Yapılan kamuoyu araştırmaları, dünyanın hemen her yerinde halk kitlelerinin en büyük sorununun hayat pahalılığı olduğunu gösteriyor. Pandeminin tedarik zincirlerinde yarattığı aksamaların giderilememesi, ABD’nin Çin’i tecrit etme stratejisinin davet ettiği “dost” ülkelere yönelme telkininin maliyetleri yukarı çekmesinin yanı sıra Rusya-Ukrayna savaşının tahıl sevkiyatını aksatması ve enerji arzını sıçratması fiyatları yukarı çekiyor. Dünyayı iki ayrı ekonomik ve teknolojik bölgeye ayırma sevdası “pahalıya” patlıyor. Gıda ve emtiada finansal spekülasyonun yaygınlaşması da yangına benzin döküyor.

Yüksek gıda fiyatlarının yanı sıra, Amerikan dolarının da yüksek seyri gıda ithalatçısı yoksul ülkeler için ikili bir yük oluşturuyor. Bu da açlık, yoksulluk, yetersiz beslenme sorunlarının ağırlaşmasına yol açıyor. Birleşmiş Milletler Kalkınma Programı’nın gelir, eğitim ve sağlık üzerinden hesapladığı İnsani Kalkınma Endeksi iki yıldır arka arkaya gerileme gösteriyor. Böylelikle insanlığın kazanımlarının geriye gittiği kritik bir dönemden geçtiğimiz görülüyor.

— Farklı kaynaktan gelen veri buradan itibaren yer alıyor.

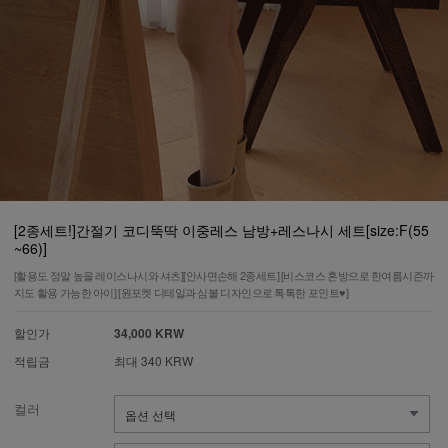
[2종세트!]간절기 코디뚝딱 이중레스 남방+레스나시 세트[size:F(55
~66)]
[활용도 정말 높을 레이스나시와 셔츠][안사면손해 2종세트] [비스코스 혼방으로 한여름시즌까
지도 활용 가능한 아이] [원포켓 디테일과 심볼 디자인으로 톡톡한 포인트♥]
할인가
34,000 KRW
적립금
최대 340 KRW
컬러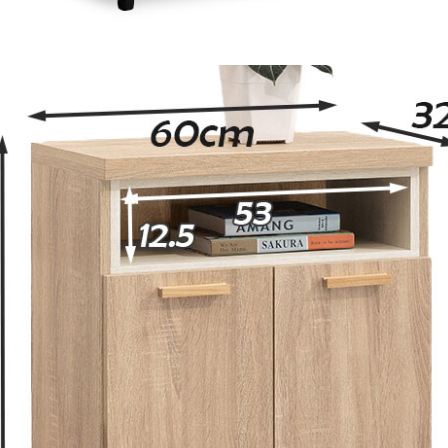
尺寸，大型物件因為人工丈量，難免會有些許誤差值(約正負0.5
需退換貨，請於收到貨7日內通知客服人員(Line@ ID：
@dersh
投、雲林、嘉義、台南、高雄、屏東、宜蘭、 花蓮、台東、金門
。鑑賞期間若發生非本司因素致使之汙損破壞，恕無法辦理退換
ershin
）
區固定每周(三)、(日)兩天收送貨，敬請見諒！
無維修服務，超過7日鑑賞期，商品使用年限，因客人使用習慣
損壞、零件短缺，則維修、搬運費用，需由消費者自行吸收(另事
修)。
賞期(注意:鑑賞期非試用期)，若非商品品質瑕疵問題於鑑賞期內
。
所及公開場合之商品則無享有商品一年保固之服務。
三日內完成付款，
交易恕不殺價，商品均已最低價格售出
，且在
佳、天候惡劣、過於偏遠之山區內等，或收貨地點搬運過於困難
成配送外，視狀況保有出貨的權利。
款或轉帳通知，商品將不予保留(訂單自動取消)。
，賣家無提供吊掛服務，若需以吊車或其他的吊掛方式吊運，費
收家具可聯絡當地請清潔隊回收,免付費清運專線：0800-085-7
的問題，並非一般快速到貨商品，無法指定特定時間送達，司機
以免浪費你的寶貴時間。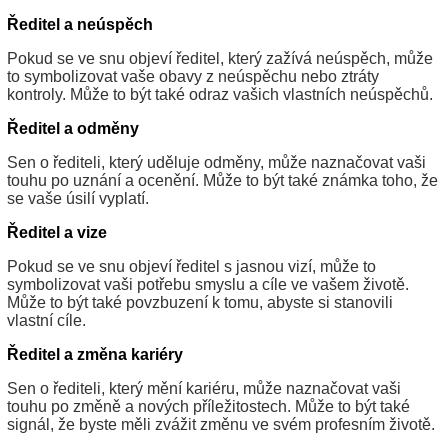
Ředitel a neúspěch
Pokud se ve snu objeví ředitel, který zažívá neúspěch, může
to symbolizovat vaše obavy z neúspěchu nebo ztráty
kontroly. Může to být také odraz vašich vlastních neúspěchů.
Ředitel a odměny
Sen o řediteli, který uděluje odměny, může naznačovat vaši
touhu po uznání a ocenění. Může to být také známka toho, že
se vaše úsilí vyplatí.
Ředitel a vize
Pokud se ve snu objeví ředitel s jasnou vizí, může to
symbolizovat vaši potřebu smyslu a cíle ve vašem životě.
Může to být také povzbuzení k tomu, abyste si stanovili
vlastní cíle.
Ředitel a změna kariéry
Sen o řediteli, který mění kariéru, může naznačovat vaši
touhu po změně a nových příležitostech. Může to být také
signál, že byste měli zvážit změnu ve svém profesním životě.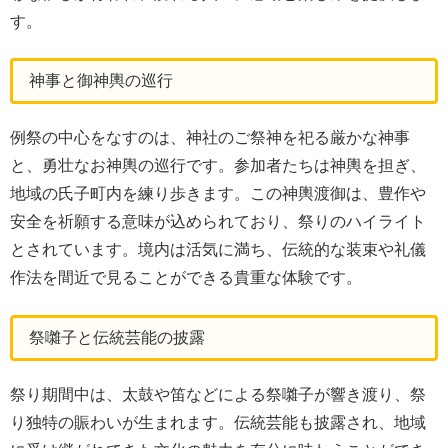
す。
神事と御神輿の巡行
例祭の中心をなすのは、神社のご祭神を祀る厳かな神事
と、勇壮なお神輿の巡行です。参加者たちは神輿を担ぎ、
地域の氏子町内を練り歩きます。この神輿渡御は、豊作や
安全を祈願する意味が込められており、祭りのハイライト
とされています。境内は活気に満ち、伝統的な装束や礼儀
作法を間近で見ることができる貴重な体験です。
祭囃子と伝統芸能の披露
祭り期間中は、太鼓や笛などによる祭囃子が響き渡り、祭
り独特の賑わいが生まれます。伝統芸能も披露され、地域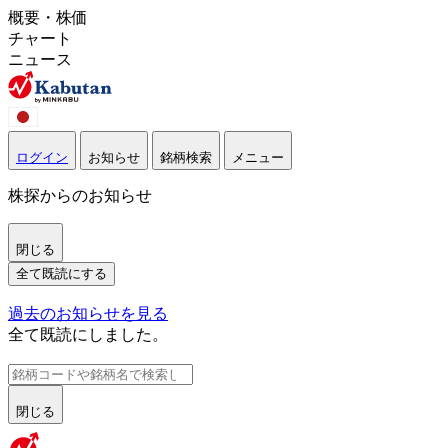
概要・株価
チャート
ニュース
ログイン
お知らせ
銘柄検索
メニュー
株探からのお知らせ
閉じる
全て既読にする
過去のお知らせを見る
全て既読にしました。
閉じる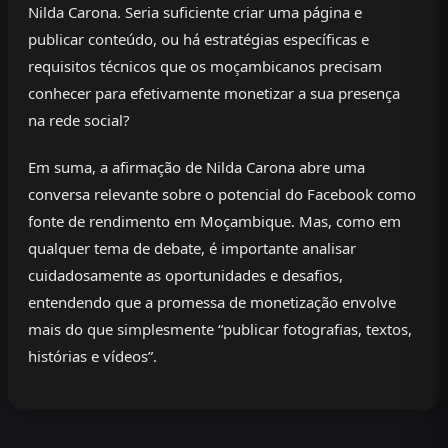
Nilda Carona. Seria suficiente criar uma página e
publicar conteúdo, ou há estratégias específicas e
requisitos técnicos que os moçambicanos precisam
conhecer para efetivamente monetizar a sua presença
na rede social?
Em suma, a afirmação de Nilda Carona abre uma
conversa relevante sobre o potencial do Facebook como
fonte de rendimento em Moçambique. Mas, como em
qualquer tema de debate, é importante analisar
cuidadosamente as oportunidades e desafios,
entendendo que a promessa de monetização envolve
mais do que simplesmente “publicar fotografias, textos,
histórias e vídeos”.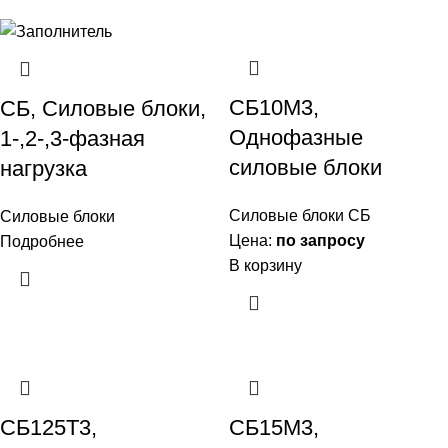
СБ10М3,
СБ, Силовые блоки,
Однофазные
1-,2-,3-фазная
силовые блоки
нагрузка
Силовые блоки СБ
Силовые блоки
Цена:
по запросу
Подробнее
В корзину
СБ125Т3,
СБ15М3,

Emekçi Mücadeleleri de Yükseliyor

Emekçiler de kayıplarını gidermek için, Covid’in emek arzını kısıtlamasının getirdiği pazarlık gücü avantajını da kullanarak hak mücadelelerini yükseltiyorlar. Merkez Bankaları Amerikan Merkez Bankası FED öncülüğünde faizleri yükselterek, ekonomik durgunluk ve işsizlik pahasına enflasyonu dizginleme adımlarını sıklaştırıyorlar. Bir yandan da, ücret-fiyat sarmalı korkusunu yayarak reel ücretleri düşürme hamlesine destek sunuyorlar. Tüm bunlara karşın emek gelirleri enflasyonun altında kalmaya devam ediyor. Uluslararası Çalışma Örgütü’ne göre toplam emek gelirlerinin düşüşünün en önemli kaynağı istihdam kayıpları. Düşük ücretli işlerde ve kayıt dışı ekonomide çalışanlar ile kadınların bu süreçten en fazla zarar gördükleri ortaya çıkıyor. Bu arada başta enerji devleri gelmek üzere büyük şirketlerin karlarını aşırı oranda artırmaları dikkat çekiyor.

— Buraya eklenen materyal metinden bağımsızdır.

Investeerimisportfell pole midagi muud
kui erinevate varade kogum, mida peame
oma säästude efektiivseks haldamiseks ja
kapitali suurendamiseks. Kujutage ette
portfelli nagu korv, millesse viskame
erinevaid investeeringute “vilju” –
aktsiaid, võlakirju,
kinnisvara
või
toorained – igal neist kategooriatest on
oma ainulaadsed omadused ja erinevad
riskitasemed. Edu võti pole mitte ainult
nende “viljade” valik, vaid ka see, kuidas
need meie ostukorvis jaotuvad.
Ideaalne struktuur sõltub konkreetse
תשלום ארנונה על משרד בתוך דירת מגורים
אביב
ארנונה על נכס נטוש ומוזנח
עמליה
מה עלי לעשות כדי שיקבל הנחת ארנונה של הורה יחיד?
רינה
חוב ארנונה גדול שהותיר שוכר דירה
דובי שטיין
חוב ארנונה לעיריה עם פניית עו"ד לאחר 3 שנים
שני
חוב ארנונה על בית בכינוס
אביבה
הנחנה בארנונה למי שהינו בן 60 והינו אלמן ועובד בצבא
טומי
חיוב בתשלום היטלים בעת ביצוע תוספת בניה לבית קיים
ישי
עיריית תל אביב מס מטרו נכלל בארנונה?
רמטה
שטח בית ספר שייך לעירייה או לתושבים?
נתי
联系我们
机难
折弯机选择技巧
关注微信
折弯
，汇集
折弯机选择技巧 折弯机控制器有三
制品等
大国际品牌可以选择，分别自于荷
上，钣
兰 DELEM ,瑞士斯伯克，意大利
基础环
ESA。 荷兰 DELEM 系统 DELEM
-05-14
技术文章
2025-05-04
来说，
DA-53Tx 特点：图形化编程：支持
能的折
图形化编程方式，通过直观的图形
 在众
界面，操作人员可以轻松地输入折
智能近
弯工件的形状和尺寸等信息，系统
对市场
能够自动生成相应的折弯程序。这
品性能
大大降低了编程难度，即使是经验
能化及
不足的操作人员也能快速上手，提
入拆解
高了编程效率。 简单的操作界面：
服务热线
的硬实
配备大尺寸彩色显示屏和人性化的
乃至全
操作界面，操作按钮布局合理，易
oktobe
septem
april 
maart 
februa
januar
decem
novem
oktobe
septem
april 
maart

2022 işçi eylemlerinin de yaygınlaştığı bir yıl oldu. ABD’de grevlerin %45 arttığı gözlendi. Starbucks ve New York Times çalışanlarının grevleri dikkat çekti. Amazon depolarında sendikalaşma çabaları meyvelerini verdi. İngiltere’de sağlık, demiryolu ve posta çalışanlarının eylemleri gerçekleşti. Eğitim sektöründe de gerek okullarda ve gerekse üniversitelerde direnişler yaygınlaştı.

Tüm dünyada hem ülkeler içinde emeğin payı azalır sermayenin ki artarken, hem de ülkeler arasındaki gelir farkları açılıyor. Sanayi üretimi yoğunlukla Küresel Güney’den Küresel Kuzey’e aktarıldığı halde, bu ülkelerde paralel bir gelir ve refah artışı gözlenmiyor. Üstüne üstlük çevre kirlenmesi yükü Güney coğrafyasına yıkılmış oluyor. BM’ye göre 2022’de aşırı yoksulluk içinde yaşayanların sayısı 75 ila 95 milyon arasında sıçrama gösterecek. Yükselen faizler ayrıca yoksul ülkelerin dış borç yükünü ağırlaştırıyor, borç ödeme sorunu yaşama olasılıklarını artırıyor.

Sizlere iç açıcı bir 2022 tablosu çizemediğimin farkındayım. Yine de 2023’ün savaşların ve çatışmaların azaldığı, sosyal adaletsizliklerin törpülendiği, ekolojik tahribin yavaşladığı, insanlık için daha iyi bir gelecek umutlarının canlandığı bir yıl olması umudunu koruyorum.